Seit Dezember litten vor allem die Freiwilligen in den anglophonen Regionen an der Instabilität. Ein Verdacht auf Unruhe und sie wurden in französischsprachige Gebiete umquartiert, meistens Bafoussam oder Douala. Heimgekehrt wurde eine Ausgangssperre ausgerufen, d.h. zwischen 21.00 und 5.00 Uhr soll vermieden werden, auf die Straßen zu gehen. Internet wurde zensiert und die Freiwilligen dort, sowie Einwohner mussten über VPN und spezielle Apps auf Empfang hoffen. Dann das gemeinsame Seminar in Kribi Ende Januar. Während dieser Woche wurde ein Polizist in Bamenda erschossen, Anschläge vermutet. Resultat: Vorerst alle nach Bafoussam.
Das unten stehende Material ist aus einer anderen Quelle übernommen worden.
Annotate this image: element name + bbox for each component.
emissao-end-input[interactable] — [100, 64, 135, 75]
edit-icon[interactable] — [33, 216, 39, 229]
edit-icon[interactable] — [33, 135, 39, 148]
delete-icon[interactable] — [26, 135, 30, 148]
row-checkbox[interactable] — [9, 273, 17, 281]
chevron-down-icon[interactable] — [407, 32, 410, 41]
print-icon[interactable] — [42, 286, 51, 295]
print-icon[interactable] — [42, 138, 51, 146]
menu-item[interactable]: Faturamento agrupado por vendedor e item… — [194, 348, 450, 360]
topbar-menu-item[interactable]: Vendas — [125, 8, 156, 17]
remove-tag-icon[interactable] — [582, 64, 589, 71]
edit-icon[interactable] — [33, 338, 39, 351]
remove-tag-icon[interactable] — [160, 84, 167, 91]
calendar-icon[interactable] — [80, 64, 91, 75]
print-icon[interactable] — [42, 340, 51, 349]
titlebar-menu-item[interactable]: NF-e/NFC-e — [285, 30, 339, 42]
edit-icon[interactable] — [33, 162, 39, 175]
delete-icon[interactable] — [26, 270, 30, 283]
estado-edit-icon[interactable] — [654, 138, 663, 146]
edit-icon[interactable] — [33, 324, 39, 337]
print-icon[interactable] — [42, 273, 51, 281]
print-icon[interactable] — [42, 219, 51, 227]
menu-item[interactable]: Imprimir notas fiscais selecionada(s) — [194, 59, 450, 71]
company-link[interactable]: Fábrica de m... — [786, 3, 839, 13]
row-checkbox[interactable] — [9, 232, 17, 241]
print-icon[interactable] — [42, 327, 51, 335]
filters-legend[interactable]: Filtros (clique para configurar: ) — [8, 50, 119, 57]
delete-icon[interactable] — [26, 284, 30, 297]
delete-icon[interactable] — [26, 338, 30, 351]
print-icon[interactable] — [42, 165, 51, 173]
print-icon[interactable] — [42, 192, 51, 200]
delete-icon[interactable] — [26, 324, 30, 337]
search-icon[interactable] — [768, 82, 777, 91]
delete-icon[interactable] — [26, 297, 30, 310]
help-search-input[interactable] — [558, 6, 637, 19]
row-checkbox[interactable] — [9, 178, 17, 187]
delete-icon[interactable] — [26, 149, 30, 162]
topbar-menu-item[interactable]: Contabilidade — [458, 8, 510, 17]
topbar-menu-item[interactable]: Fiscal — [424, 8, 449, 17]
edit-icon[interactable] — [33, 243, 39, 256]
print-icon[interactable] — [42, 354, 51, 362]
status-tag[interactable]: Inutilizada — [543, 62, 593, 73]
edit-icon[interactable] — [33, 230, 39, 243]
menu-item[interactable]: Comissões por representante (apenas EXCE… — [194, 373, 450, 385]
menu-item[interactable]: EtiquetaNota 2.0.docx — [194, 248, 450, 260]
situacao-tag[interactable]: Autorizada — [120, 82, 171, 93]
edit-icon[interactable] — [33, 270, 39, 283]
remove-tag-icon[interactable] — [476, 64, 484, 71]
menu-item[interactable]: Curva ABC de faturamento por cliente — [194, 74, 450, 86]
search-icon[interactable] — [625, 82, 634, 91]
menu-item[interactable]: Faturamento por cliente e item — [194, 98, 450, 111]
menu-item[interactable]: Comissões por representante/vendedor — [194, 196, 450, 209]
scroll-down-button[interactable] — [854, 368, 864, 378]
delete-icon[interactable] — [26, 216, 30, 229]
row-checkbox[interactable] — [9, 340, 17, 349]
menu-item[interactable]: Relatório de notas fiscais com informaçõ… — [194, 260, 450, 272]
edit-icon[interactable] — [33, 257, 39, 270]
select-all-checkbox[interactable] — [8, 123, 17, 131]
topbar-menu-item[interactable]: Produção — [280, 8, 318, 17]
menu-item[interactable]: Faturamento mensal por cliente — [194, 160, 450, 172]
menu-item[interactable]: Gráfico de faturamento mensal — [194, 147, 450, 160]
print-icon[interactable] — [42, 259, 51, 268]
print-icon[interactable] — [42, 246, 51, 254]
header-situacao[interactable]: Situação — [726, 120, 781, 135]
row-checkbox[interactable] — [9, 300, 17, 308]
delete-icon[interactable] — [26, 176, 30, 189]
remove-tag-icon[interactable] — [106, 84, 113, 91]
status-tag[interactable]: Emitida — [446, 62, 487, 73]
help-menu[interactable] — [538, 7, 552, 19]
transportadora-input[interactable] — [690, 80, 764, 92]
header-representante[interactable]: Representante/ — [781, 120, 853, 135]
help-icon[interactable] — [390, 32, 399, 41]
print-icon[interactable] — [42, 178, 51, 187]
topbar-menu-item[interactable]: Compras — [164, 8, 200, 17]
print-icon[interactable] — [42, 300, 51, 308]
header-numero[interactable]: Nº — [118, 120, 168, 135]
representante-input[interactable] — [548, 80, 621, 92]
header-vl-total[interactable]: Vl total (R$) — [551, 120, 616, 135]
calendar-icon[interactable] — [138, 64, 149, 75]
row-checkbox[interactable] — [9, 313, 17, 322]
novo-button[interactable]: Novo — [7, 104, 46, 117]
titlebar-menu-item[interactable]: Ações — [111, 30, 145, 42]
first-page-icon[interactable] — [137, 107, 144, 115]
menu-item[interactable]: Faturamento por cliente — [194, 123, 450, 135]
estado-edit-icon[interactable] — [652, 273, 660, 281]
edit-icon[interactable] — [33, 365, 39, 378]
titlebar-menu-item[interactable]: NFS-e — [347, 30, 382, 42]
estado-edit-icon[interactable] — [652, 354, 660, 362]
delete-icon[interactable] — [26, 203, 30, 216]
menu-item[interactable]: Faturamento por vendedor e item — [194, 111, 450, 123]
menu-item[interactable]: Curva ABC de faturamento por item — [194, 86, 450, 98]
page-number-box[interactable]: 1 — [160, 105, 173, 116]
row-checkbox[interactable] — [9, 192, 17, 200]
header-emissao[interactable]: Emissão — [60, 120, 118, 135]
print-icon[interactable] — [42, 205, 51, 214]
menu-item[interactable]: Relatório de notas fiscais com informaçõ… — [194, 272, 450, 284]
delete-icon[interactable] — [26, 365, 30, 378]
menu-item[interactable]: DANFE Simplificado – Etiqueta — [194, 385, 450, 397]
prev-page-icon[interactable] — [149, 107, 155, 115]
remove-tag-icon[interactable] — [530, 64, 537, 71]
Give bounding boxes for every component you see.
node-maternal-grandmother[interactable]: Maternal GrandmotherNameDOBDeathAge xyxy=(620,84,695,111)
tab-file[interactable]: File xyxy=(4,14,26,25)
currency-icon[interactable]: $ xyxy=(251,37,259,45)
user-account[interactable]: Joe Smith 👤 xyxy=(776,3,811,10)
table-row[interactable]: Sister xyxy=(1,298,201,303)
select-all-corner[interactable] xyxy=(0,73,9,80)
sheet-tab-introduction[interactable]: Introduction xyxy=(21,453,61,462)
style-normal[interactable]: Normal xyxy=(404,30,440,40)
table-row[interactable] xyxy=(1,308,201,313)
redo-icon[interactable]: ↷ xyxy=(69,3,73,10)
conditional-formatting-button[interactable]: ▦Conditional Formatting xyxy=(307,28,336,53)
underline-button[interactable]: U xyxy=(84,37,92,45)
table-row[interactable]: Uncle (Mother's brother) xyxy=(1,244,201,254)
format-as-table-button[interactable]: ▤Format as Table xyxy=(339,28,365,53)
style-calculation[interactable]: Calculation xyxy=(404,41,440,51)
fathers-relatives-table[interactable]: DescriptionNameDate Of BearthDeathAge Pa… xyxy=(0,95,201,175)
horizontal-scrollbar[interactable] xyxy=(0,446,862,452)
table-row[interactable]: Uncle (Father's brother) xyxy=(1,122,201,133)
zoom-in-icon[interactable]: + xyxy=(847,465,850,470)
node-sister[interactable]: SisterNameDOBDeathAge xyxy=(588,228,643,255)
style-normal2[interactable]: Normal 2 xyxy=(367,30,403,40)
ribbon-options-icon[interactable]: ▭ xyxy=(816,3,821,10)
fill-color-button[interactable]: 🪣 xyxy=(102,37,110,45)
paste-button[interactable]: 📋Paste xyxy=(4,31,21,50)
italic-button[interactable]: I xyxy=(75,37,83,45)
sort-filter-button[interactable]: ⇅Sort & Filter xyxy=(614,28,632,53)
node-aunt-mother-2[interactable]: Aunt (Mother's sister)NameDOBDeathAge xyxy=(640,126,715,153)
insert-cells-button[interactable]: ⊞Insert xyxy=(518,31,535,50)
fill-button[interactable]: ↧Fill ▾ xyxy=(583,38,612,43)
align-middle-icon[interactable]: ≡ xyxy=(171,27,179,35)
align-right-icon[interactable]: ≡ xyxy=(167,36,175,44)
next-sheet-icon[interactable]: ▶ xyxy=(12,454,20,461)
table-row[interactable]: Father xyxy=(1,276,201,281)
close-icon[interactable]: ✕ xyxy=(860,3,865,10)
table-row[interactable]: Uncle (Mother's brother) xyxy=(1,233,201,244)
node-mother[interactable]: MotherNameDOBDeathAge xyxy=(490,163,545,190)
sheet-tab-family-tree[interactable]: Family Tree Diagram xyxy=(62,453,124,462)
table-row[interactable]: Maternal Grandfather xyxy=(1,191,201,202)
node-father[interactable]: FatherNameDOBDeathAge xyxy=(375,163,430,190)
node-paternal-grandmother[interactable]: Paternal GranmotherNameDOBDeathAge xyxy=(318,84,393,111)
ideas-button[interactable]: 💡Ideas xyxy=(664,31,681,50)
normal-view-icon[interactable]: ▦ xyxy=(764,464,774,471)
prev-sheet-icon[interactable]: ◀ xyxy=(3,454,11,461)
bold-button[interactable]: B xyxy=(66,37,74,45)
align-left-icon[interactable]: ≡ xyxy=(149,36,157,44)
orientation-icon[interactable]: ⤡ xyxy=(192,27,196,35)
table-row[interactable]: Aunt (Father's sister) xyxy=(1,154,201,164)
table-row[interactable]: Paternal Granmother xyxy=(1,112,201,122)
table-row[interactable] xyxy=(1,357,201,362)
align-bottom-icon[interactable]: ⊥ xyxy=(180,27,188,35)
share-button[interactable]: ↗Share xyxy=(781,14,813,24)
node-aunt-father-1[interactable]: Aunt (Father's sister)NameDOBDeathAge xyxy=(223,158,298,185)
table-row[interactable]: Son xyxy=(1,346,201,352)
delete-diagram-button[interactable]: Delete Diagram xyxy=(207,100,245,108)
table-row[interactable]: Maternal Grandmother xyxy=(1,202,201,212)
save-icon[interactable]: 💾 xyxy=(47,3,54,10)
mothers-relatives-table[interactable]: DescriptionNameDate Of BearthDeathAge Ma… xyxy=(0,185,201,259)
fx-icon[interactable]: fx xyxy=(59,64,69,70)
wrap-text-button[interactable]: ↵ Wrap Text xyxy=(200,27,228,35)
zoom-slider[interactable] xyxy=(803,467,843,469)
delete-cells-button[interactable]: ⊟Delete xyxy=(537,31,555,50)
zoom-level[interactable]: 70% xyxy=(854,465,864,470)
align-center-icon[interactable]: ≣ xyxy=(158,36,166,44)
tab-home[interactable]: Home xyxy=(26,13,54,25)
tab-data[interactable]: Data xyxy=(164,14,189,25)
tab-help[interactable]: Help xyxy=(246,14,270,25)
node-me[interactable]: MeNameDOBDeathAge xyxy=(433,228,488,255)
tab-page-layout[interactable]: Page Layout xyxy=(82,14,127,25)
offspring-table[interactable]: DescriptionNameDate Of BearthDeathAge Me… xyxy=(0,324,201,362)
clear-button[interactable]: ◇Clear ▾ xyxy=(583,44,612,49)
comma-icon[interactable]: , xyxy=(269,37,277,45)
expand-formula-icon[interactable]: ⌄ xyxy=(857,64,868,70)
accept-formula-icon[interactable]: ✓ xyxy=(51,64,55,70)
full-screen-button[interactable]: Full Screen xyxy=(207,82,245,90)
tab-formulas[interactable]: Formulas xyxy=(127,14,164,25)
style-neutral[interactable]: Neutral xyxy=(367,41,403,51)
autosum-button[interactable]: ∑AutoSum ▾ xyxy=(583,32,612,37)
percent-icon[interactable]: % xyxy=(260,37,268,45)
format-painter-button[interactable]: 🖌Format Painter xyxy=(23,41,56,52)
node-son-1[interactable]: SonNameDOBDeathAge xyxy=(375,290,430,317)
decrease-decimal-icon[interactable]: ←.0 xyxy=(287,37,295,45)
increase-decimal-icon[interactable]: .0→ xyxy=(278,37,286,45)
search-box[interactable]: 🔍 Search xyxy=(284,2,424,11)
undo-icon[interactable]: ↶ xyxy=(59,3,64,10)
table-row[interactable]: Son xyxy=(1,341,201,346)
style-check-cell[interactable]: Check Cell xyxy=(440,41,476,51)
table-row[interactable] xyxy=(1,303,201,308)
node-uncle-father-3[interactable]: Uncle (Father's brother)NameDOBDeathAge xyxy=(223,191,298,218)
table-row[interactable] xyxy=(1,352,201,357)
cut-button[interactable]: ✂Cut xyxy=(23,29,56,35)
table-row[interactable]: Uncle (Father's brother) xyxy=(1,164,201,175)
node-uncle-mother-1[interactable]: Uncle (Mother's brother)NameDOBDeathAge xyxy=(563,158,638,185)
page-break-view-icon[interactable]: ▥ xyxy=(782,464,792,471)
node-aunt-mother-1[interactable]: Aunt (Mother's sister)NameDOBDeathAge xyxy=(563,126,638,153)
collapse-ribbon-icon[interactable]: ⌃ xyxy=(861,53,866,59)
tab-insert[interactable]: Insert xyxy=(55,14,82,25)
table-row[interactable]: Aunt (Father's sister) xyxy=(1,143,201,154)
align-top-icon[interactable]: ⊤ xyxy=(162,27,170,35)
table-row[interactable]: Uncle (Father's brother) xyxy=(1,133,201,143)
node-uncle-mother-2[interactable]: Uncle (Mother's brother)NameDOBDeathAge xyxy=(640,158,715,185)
So ging es hin und her, bis letztendlich entschlossen wurde, dass alle Freiwilligen im anglophonen Teil dauerhaft in den frankophonen Teil verlegt werden, bzw sogar heimgeschickt wurden. Es besteht immer noch die nächtliche Ausgangssperre, nur sonst keine Neuigkeiten. Vielleicht auch zum Glück. Vielleicht ist das alles auch übertrieben vorsichtig, weil in der Stadt selbst nie etwas passiert ist, es bekannte „Krisenherde“ im Umfeld gibt, die sich aber auch beruhigen.

Ich bin von nichts betroffen. Wenn sich jetzt jemand Sorgen über Krieg oder Anschläge macht, hat er das leider falsch verstanden. Es ist keine Panikmache, sondern der Versuch, die Realität so widerzuspiegeln, wie ich sie empfinde. Ich bin nicht unbeeinflusst, stehe zwar auf keiner Seite, aber bekomme vielleicht nicht alles mit und bin auch nicht unglaublich tief im Thema drin. Wenn ich etwas Falsches geschildert habe, dann bitte ich um Korrektur.

Um kurz zum Umzug an sich zurückzukommen, hier einige Fotos: ja, alle waren gut gelaunt und es wurde gelacht und gefeiert, gegessen und getanzt, denn wie ich schon einmal sagte, wenn sie schon einen Anlass haben, wird das meistens auch gleich ausgenutzt.